Differentiating Natural Logarithms

[eutas1]

Please refer to the attachment - I am not sure how to get the answer that it is supposed to be...

Thank you!

 

[Deleted member 4993]

Please refer to the attachment - I am not sure how to get the answer that it is supposed to be...

Thank you!

Are you confused about transformation of the "last line of your work" to the "given answer"?

 

[skeeter]

problem statement says the function is

[MATH]y = \frac{\ln(x-5)}{2x+1} [/MATH]
you worked the derivative of

[MATH]y=\frac{\ln(x+5)}{2x+1}[/MATH]
,,,

[MATH]y’= \frac{(2x+1) \cdot \frac{1}{x-5} - 2 \cdot \ln(x-5)}{(2x+1)^2}[/MATH]
now, multiply numerator and denominator by [MATH](x-5)[/MATH] to clear the complex fraction in the numerator ... then split the resulting fraction

 

[eutas1]

problem statement says the function is

[MATH]y = \frac{\ln(x-5)}{2x+1} [/MATH]
you worked the derivative of

[MATH]y=\frac{\ln(x+5)}{2x+1}[/MATH]
,,,

[MATH]y’= \frac{(2x+1) \cdot \frac{1}{x-5} - 2 \cdot \ln(x-5)}{(2x+1)^2}[/MATH]
now, multiply numerator and denominator by [MATH](x-5)[/MATH] to clear the complex fraction in the numerator ... then split the resulting fraction

Ah, my mistake!
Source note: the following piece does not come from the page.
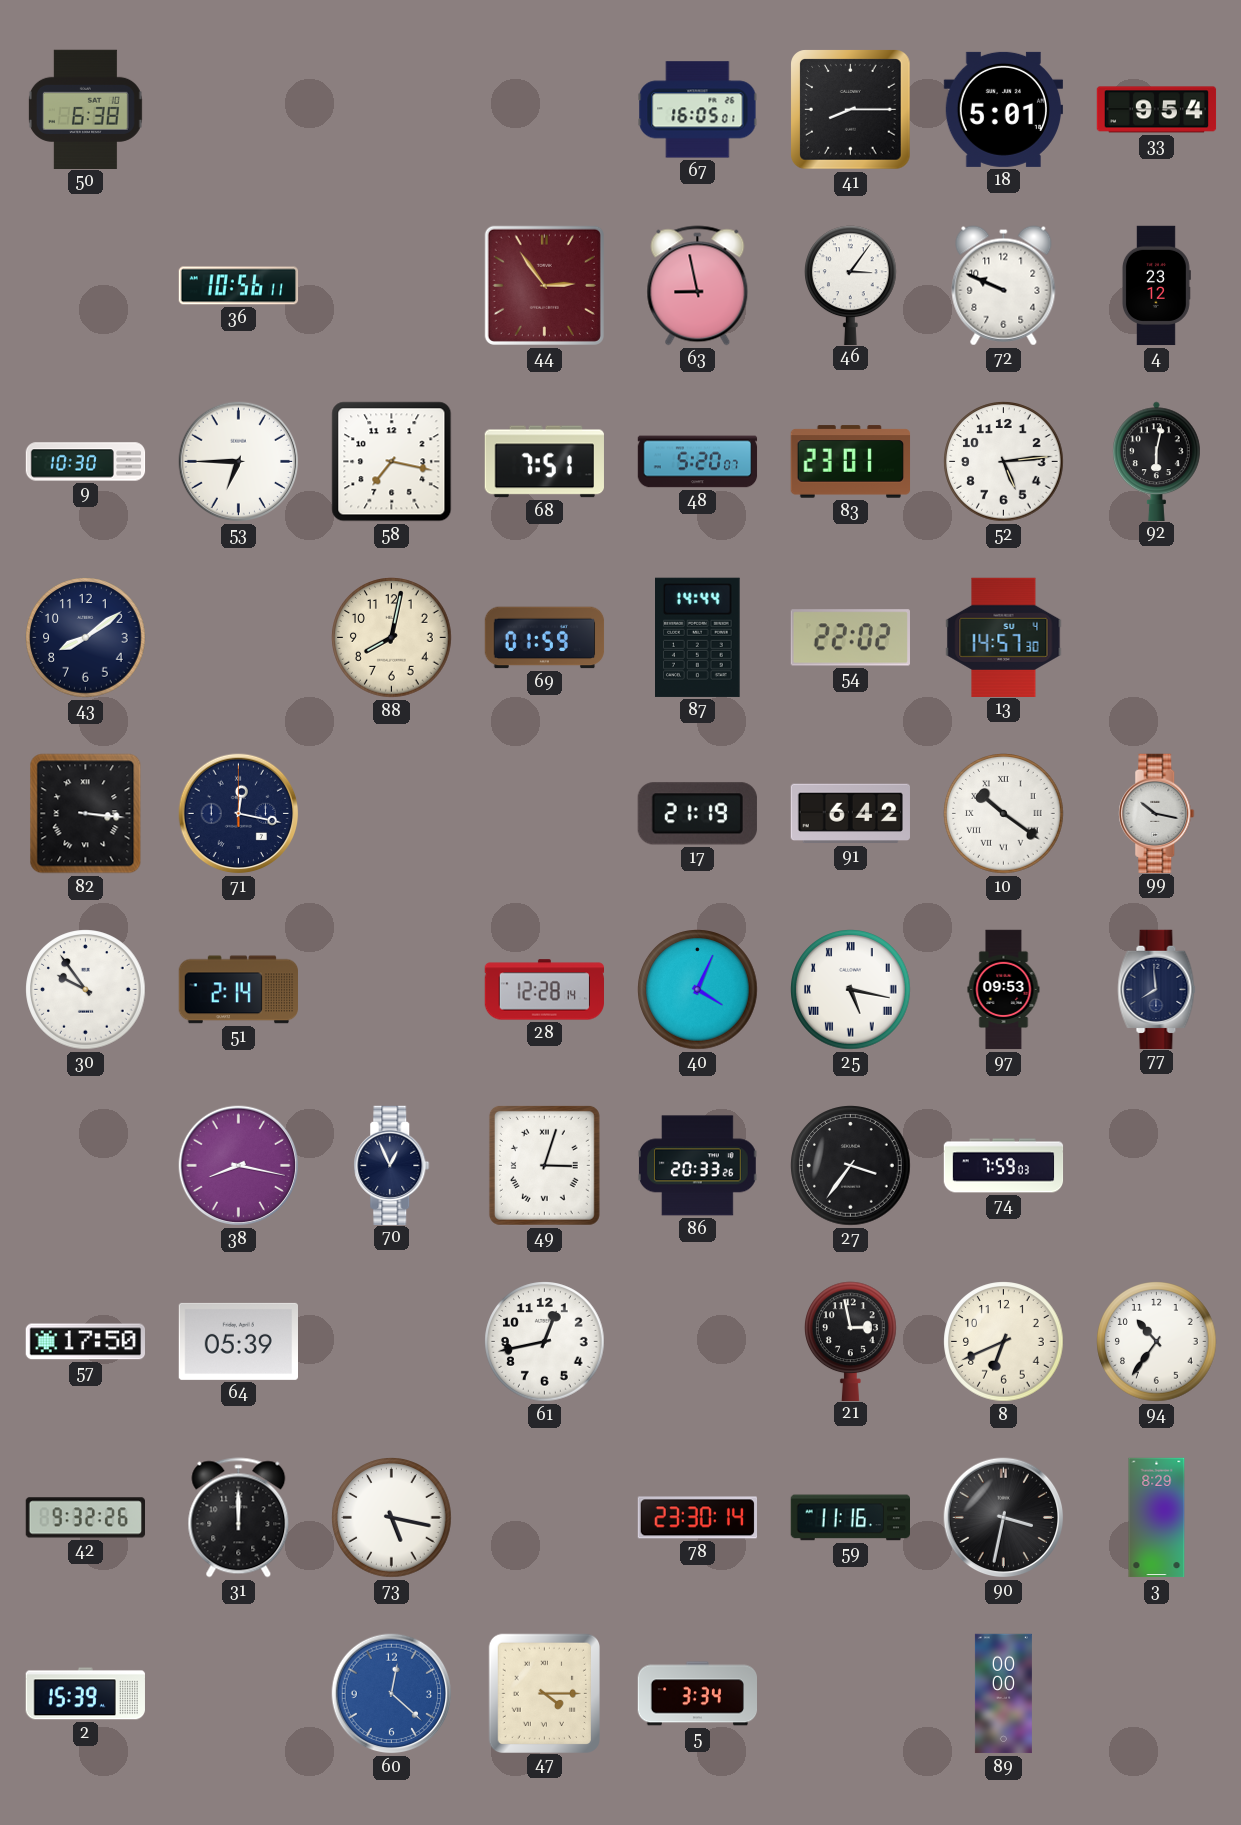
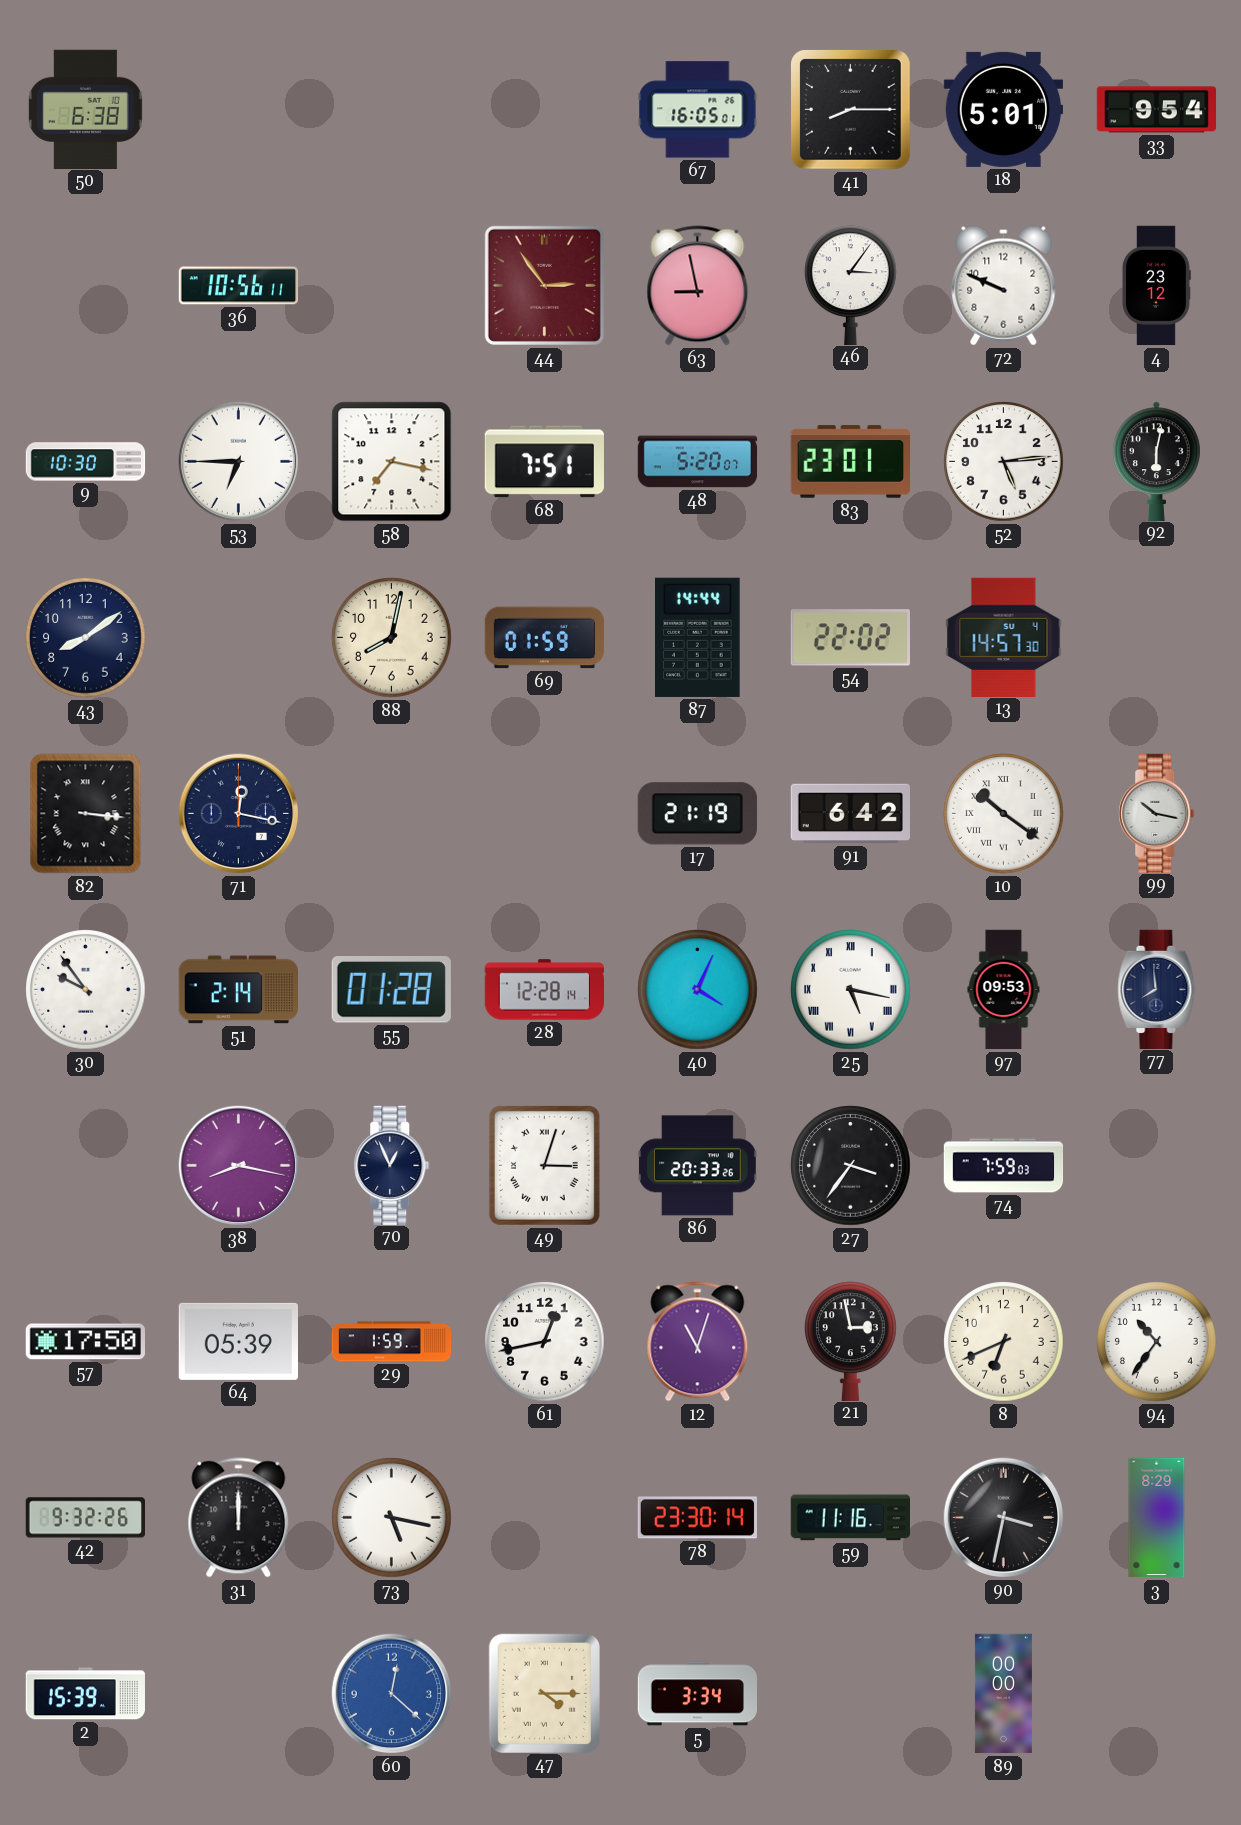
55: none -> 01:28
29: none -> 1:59
12: none -> 11:03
I am stuck on the part where you split the resulting fraction... Please refer to my attachment

 

[skeeter]

[MATH]\frac{(2x+1) \cdot \frac{1}{x-5} - 2\ln(x-5)}{(2x+1)^2} \cdot \frac{x-5}{x-5}[/MATH]
[MATH]\frac{(2x+1) - 2(x-5)\ln(x-5)}{(2x+1)^2(x-5)}[/MATH]
[MATH]\frac{2x+1}{(2x+1)^2(x-5)} - \frac{2(x-5) \ln(x-5)}{(2x+1)^2(x-5)}[/MATH]
finish it ...

 

[eutas1]

[MATH]\frac{(2x+1) \cdot \frac{1}{x-5} - 2\ln(x-5)}{(2x+1)^2} \cdot \frac{x-5}{x-5}[/MATH]
[MATH]\frac{(2x+1) - 2(x-5)\ln(x-5)}{(2x+1)^2(x-5)}[/MATH]
[MATH]\frac{2x+1}{(2x+1)^2(x-5)} - \frac{2(x-5) \ln(x-5)}{(2x+1)^2(x-5)}[/MATH]
finish it ...

OHHHHH I see I see, thank you!!!